- Brief -
Search the data below, and report every line in which "each" occurs.

[Collected data]
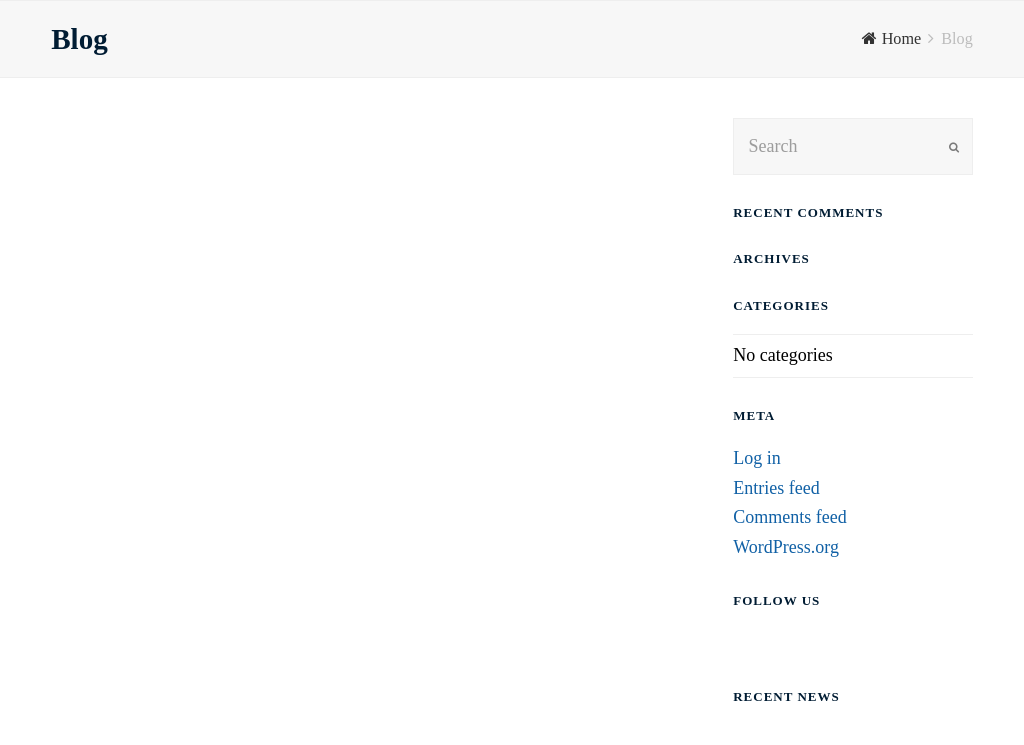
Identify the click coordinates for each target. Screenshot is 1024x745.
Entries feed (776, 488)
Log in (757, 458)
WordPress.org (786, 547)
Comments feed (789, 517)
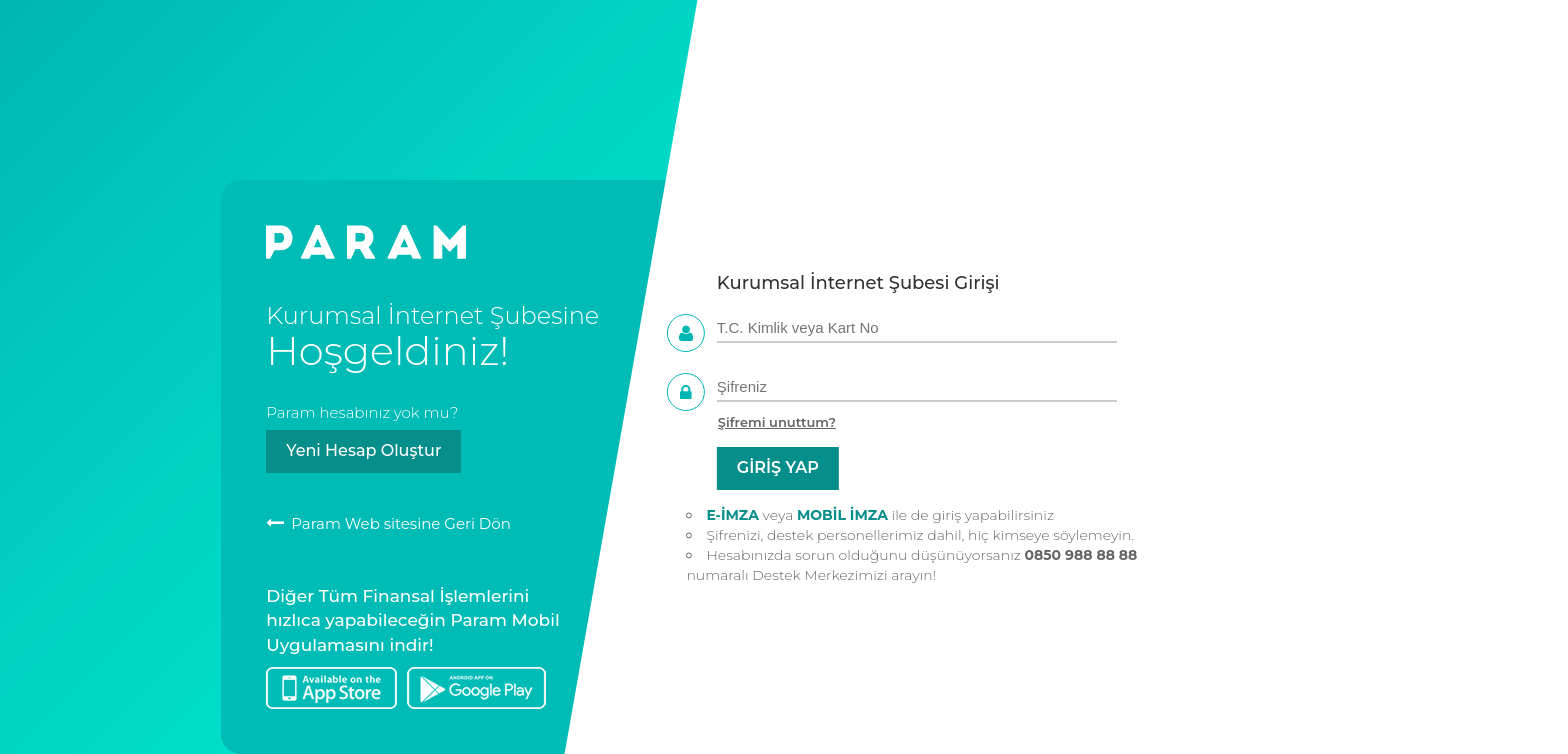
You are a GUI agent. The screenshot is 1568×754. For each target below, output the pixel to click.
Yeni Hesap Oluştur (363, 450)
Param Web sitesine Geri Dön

- Answer space -
Identify the click coordinates for each target. Screenshot is 1024x745.
You are a GUI agent. The screenshot is 1568×754. For each target below, output the pixel to click.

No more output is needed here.